The company disclosed a "temporary shortage of Renminbi". At the time the balance sheet showed plenty of cash and cash generation. The only way that there could have been a Renminbi shortage is if the cash was fake. And the cash was only fake if the earnings were fake. Moreover a Renminbi shortage implies almost no net cash generation - consistent with a worthless or nearly worthless share.

The disclosure of a Renminbi shortage is consistent with interpretation C.

The company appeared to pay cash to a company that did not yet exist

In August 2007 Focus Media purchased a business from Richcom International for over $2 million. The only problem is that Richcom International was not formed until October 2007. In other words it appeared to pay cash to a company that did not exist.

A company that does not exist has a very hard time opening a bank account and hence has a hard time receiving cash.

But it has no problem receiving fake cash (you don't need a bank account for that).

This is consistent with interpretation C. Fake cash paid comes from fake profits.

In 2009 the company essentially gave away almost all the subsidiaries it disposed of, but the accounts showed that those subsidiaries had 27 million in embedded cash

Above there is a list of companies disposed of in 2009. All of those were given back to their original owners. In some cases a small consideration was paid.

However the cash flow statement for the year shows that in excess of 27 million dollars was embedded in the companies that were given back to their owners in 2009.

This could be looting - but is particularly blatant - just giving away cash.

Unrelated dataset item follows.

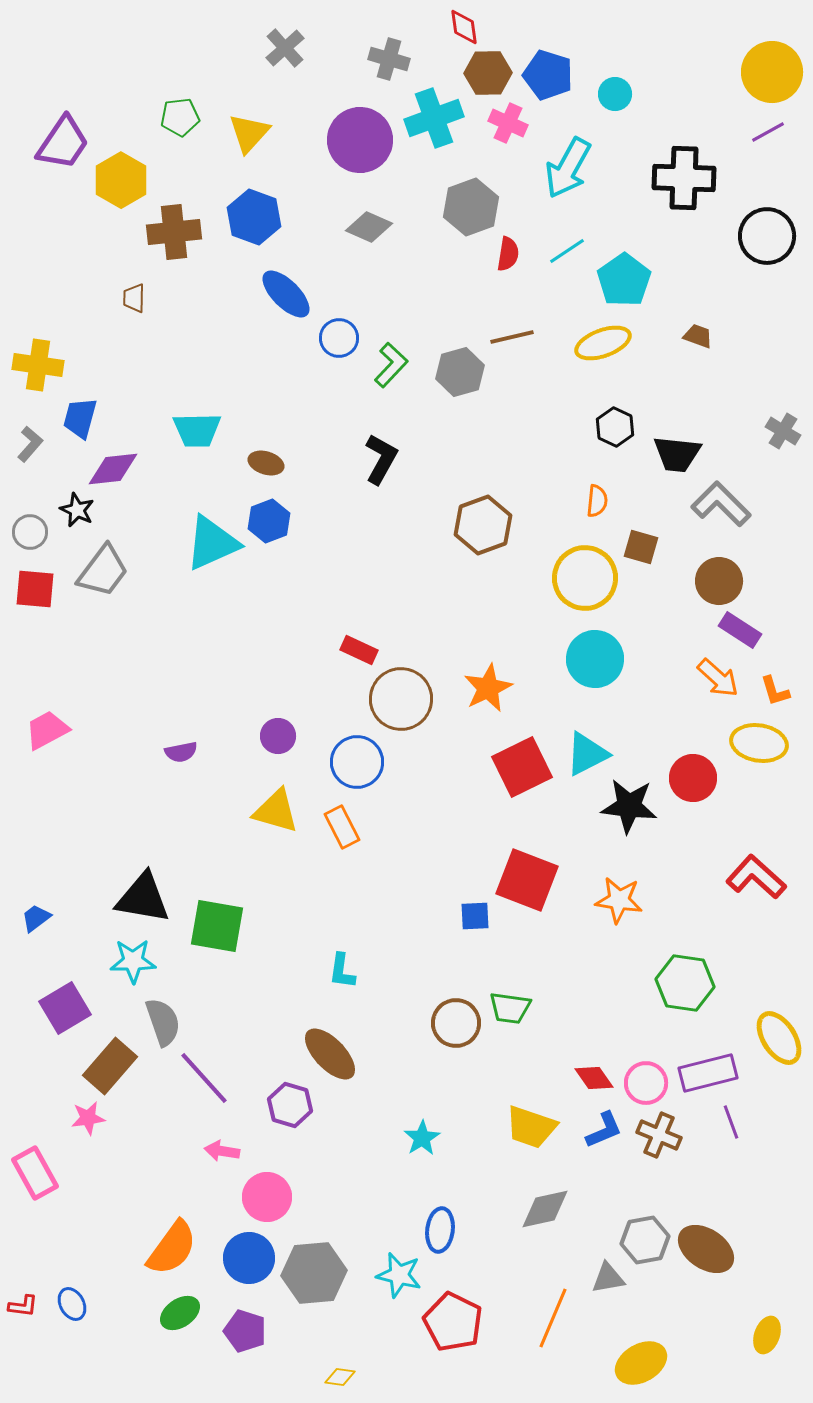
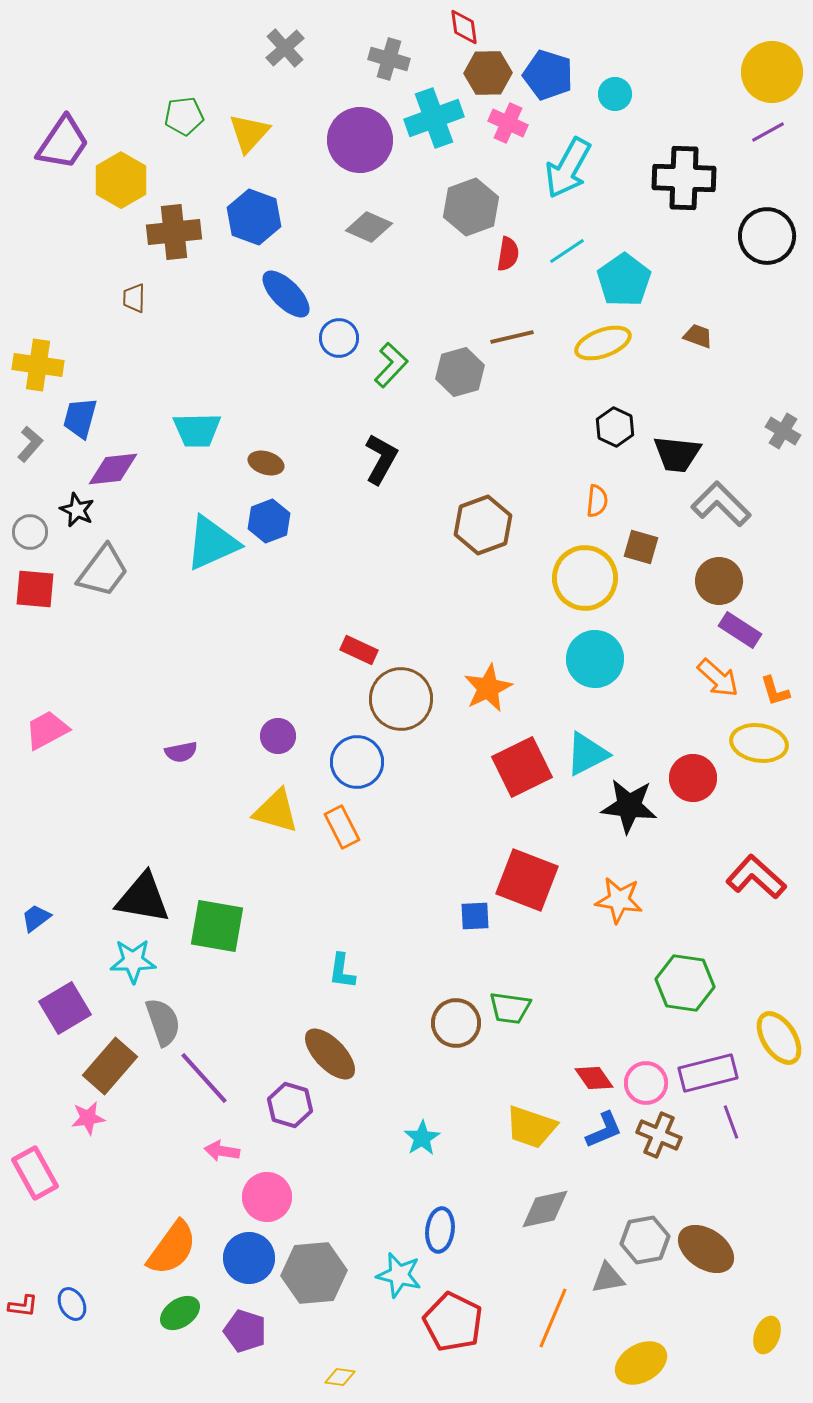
green pentagon at (180, 117): moved 4 px right, 1 px up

The alternative hypothesis is that the cash embedded was fake. This appears more reasonable to me than actually blatantly just giving away cash.

The company used to overstate its number of movie screens

Overstating things like numbers of movie screens is consistent with overstating revenue. Overstating revenue will give you fake cash as per (c) above.

The company used to say that it had 27,164 theatres on which it displayed averts. There were less than 1600 in all of China at the time. This sort of overstatement leads one to question whether other things are being overstated - and hence fake cash is being produced.

That is supportive of interpretation (c) above.

The company claims extremely high revenue per movie screen

The company later restated down the number of movie theatres it displayed in - but it never restated down the revenue from those theatres. Revenue per theatre ran at over $27 thousand average last year - above the average and near the high-end of US revenue per theatre.

Moreover it was running at roughly a $40 thousand per theatre run-rate in the fourth quarter of last year. That is above the peak in the US.

Advertising rates in China are substantially lower than the US. Moreover my independent inquiries suggest the revenue per screen in China is closer to $7,500 per year.

Overstated revenues means fake earnings and fake cash as per interpretation (c) above.

The company overstated and restated down the number of LCD screens it has

The company recently reclassified a whole lot of screens in the LCD business to the poster-frame business. The reason given was that they were originated by the LCD business and hence counted as LCDs. Perhaps plausible but also consistent with generally overstating things and hence overstating revenue.

Overstated revenue leads to fake cash as per explanation (c) above.

The company claims to make huge margins from a business that nobody finds profitable elsewhere in the world

How many 17 inch displays showing adverts have you seen in residential buildings in countries other than China? They do not exist in Australia. I have not seen them in New York. Sometimes in office buildings or hotels (usually advertising the facilities of the hotel). Never in residential buildings.

That is because nobody can make them profitable in residential buildings outside China.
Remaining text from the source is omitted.